After we have developed this model, we will seek to improve it further by adding other cells into it, reflecting the multiple cell types present in fibroblastic foci. This multicellular model will also be analysed by RNA sequencing and compared to fibroblastic foci. We will also collaborate with MDC to identify how the cells' genetic and metabolic signatures change spatially across the 3D model and fibroblast foci. If successful, this 3D cell culture model will give an alternative to animal models for the study of lung fibrosis and provide a novel testbed for evaluation of new treatments.

Idiopathic pulmonary fibrosis (IPF) is a fibrosing interstitial lung disease affecting older adults, with poor prognosis. IPF incidence is increasing, and current therapies cannot halt disease progression. IPF involves the build-up of extracellular matrix (ECM) in the lung interstitium, damaging alveolar architecture leading to impaired gas exchange and death. IPF tissue contains fibroblastic foci, aggregates of ECM-secreting fibroblasts. The cause of IPF is thought to be tissue microinjuries leading to pathological activation of profibrotic repair pathways like TGFB signalling.

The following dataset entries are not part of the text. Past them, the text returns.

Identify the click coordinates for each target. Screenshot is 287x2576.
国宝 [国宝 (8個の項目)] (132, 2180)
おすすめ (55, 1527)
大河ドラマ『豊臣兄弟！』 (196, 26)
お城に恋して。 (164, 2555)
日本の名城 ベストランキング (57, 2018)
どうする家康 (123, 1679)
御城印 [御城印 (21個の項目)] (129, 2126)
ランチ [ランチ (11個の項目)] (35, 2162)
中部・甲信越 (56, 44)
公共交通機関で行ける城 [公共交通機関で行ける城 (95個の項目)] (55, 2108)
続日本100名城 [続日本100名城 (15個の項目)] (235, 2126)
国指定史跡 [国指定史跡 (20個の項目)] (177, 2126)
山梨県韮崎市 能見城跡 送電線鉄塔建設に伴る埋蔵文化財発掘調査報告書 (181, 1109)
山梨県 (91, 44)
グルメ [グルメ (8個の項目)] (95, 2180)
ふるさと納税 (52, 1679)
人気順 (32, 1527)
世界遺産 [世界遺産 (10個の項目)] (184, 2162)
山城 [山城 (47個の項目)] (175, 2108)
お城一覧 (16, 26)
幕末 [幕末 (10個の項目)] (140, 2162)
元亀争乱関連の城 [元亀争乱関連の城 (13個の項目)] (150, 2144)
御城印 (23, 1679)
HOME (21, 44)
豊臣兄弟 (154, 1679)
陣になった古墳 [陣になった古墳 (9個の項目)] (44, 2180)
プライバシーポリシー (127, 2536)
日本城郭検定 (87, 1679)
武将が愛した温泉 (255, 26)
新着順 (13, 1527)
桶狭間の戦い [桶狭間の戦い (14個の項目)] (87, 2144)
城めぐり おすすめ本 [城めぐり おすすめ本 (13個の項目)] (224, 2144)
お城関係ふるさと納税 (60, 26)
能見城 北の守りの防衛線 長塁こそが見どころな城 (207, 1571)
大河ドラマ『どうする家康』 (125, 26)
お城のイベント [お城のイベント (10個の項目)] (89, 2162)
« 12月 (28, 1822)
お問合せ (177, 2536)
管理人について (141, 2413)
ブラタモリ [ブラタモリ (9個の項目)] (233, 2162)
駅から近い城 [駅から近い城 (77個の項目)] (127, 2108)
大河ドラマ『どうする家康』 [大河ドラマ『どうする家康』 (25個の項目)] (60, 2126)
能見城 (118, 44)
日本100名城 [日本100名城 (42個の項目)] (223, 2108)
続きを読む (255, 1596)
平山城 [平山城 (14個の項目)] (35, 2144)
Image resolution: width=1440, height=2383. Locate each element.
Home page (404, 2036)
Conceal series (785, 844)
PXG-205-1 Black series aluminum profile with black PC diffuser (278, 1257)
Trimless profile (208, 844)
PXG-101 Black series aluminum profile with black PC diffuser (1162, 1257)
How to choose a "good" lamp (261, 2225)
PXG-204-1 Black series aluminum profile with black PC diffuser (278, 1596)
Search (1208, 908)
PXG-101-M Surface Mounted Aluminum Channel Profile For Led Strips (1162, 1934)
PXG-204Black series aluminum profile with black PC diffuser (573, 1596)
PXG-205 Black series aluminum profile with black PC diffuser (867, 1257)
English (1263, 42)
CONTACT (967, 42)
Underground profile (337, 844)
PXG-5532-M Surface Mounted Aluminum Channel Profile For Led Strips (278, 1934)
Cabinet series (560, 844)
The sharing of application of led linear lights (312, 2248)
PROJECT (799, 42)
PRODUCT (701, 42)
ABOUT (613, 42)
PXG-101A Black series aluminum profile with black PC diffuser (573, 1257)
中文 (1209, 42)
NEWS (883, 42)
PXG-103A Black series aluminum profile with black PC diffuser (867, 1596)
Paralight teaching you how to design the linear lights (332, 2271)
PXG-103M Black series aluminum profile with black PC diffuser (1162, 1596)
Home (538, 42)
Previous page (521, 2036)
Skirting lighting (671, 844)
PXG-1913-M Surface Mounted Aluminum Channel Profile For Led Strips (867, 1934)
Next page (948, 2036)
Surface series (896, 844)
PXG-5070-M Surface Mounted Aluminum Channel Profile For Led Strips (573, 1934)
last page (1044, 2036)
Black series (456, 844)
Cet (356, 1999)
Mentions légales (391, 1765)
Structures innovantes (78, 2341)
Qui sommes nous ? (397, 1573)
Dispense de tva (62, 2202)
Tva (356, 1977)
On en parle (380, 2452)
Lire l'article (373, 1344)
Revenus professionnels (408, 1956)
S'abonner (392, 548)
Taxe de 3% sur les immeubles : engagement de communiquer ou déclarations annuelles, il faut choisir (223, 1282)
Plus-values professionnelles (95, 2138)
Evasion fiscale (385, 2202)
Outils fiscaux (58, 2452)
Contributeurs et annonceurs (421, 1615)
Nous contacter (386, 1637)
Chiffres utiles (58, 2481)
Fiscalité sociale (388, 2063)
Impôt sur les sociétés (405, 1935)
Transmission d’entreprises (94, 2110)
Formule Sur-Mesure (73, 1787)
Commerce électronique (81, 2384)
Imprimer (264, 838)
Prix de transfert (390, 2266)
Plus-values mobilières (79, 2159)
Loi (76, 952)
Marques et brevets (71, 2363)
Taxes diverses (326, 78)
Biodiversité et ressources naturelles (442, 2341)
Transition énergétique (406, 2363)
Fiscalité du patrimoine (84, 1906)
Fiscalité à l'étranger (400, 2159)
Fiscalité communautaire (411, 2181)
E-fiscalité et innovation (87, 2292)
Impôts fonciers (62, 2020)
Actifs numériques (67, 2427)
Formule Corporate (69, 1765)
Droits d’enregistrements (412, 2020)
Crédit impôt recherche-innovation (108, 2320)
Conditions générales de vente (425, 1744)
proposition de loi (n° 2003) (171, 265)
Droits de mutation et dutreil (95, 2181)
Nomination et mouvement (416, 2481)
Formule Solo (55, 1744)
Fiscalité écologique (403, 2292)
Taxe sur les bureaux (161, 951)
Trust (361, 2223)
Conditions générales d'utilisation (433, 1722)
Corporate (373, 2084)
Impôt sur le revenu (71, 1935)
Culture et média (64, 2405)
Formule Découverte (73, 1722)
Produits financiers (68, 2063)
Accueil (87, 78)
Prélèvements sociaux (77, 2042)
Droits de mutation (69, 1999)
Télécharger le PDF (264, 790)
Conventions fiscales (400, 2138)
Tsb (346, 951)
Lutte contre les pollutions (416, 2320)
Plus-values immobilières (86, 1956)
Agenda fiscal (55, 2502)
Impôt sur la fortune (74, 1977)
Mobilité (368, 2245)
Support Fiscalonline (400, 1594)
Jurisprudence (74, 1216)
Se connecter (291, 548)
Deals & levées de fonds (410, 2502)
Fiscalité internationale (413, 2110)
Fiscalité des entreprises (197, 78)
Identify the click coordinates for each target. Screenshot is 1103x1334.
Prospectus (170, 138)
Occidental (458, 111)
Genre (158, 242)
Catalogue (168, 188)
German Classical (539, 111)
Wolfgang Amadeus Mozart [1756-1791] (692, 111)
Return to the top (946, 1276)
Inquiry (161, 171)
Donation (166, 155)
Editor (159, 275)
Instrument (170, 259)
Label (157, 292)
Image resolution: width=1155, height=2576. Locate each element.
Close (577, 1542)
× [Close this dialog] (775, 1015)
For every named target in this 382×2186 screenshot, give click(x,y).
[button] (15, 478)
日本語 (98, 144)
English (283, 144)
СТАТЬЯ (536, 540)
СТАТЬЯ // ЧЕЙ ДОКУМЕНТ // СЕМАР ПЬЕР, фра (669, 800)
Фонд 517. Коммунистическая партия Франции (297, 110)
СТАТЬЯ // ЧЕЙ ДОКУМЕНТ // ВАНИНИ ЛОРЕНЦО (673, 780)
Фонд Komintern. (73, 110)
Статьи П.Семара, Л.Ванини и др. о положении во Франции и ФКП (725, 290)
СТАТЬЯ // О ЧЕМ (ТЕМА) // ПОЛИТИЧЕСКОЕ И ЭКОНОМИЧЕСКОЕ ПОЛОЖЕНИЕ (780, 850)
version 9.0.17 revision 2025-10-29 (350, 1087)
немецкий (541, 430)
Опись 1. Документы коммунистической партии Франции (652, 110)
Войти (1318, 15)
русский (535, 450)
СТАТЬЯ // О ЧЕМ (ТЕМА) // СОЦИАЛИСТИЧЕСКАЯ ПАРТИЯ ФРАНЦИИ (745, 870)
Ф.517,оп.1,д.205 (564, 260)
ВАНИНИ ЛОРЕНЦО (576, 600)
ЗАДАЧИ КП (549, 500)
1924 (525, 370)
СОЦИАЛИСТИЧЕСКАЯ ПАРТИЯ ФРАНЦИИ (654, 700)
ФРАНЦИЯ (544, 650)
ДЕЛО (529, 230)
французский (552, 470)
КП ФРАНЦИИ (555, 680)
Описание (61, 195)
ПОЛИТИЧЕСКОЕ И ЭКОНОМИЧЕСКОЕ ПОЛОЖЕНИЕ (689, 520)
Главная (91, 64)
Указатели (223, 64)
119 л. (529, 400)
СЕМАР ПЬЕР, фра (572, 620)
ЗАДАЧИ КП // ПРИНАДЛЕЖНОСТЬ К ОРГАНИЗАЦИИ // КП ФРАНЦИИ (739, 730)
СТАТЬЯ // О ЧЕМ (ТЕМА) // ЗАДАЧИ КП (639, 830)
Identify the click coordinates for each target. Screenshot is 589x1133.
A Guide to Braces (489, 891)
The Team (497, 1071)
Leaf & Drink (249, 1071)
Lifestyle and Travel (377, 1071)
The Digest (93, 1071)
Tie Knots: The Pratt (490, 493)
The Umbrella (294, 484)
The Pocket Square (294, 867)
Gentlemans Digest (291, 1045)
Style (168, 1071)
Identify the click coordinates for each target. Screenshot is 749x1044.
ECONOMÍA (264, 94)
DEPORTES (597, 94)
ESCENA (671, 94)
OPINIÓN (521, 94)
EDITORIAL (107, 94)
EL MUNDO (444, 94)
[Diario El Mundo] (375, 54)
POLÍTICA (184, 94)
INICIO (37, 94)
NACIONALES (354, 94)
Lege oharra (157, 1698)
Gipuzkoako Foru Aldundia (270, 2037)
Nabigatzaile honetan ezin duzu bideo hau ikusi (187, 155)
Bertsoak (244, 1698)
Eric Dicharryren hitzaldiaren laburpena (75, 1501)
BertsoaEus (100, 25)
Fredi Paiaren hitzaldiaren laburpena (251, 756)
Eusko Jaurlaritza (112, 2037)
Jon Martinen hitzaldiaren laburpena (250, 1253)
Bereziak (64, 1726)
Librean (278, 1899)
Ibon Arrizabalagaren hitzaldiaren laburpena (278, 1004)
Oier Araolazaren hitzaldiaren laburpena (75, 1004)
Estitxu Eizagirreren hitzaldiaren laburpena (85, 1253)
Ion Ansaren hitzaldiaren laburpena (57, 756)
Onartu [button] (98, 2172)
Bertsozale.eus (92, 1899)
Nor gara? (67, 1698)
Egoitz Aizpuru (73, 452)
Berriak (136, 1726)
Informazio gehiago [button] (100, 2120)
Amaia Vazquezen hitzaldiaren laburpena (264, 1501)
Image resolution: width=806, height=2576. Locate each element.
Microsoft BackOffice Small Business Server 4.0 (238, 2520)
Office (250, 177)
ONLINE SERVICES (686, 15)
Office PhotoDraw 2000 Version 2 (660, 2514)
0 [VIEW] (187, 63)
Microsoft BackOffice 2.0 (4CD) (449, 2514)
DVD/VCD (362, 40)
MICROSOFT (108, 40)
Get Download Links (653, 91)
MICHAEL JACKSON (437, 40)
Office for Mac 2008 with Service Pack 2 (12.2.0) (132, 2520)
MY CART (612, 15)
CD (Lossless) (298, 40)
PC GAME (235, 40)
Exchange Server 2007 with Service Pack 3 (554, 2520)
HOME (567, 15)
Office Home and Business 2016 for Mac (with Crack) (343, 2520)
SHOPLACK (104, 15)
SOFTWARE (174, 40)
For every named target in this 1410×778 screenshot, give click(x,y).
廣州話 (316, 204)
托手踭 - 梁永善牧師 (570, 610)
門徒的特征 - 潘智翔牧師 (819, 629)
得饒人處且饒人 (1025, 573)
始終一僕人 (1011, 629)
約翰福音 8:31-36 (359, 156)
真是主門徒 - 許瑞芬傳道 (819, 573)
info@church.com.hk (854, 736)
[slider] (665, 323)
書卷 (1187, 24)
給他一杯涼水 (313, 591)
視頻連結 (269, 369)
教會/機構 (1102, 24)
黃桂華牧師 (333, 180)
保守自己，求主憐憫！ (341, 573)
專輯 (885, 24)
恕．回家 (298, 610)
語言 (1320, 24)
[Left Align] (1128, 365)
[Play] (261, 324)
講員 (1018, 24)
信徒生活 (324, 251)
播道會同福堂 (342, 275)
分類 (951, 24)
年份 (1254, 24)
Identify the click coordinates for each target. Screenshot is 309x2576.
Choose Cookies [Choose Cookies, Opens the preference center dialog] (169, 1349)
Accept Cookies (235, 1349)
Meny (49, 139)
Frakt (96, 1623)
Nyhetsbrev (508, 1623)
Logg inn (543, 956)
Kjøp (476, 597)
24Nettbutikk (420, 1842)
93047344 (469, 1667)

The principal model of IPF involves treatment of mice with bleomycin, leading to lung injury and fibrosis. Unlike human IPF, bleomycin-induced lung fibrosis is reversible. To replace this model, researchers in Southampton have developed a 3D human fibroblastic focus model which retains key phenotypic disease features. However, it has not been transcriptionally characterised and only the effect of TGFB has been studied. In my PhD, I identified hypoxia-inducible factor (HIF) and other pathways as drivers of fibrosis and I identified multiple cell types including epithelial cells within fibroblastic foci, suggesting that the current fibroblast model is too simplistic.

This project will develop the 3D fibroblastic focus model, adding hypoxia analogues and a cocktail of profibrotic cytokines. I will analyse each model using RNAseq and Nanostring methods and compare to existing RNAseq data from fibroblastic foci isolated by laser capture microdissection. I will incorporate other cell types to reflect the multicellular nature of fibroblastic foci. This model will be analysed using RNAseq and integrative multimodal characterisation in collaboration with the Medicines Discovery Catapult.

This project will provide a well-characterised 3D cell culture model that resembles IPF tissue environment and can be used to test new therapeutics to replace existing mouse models of disease.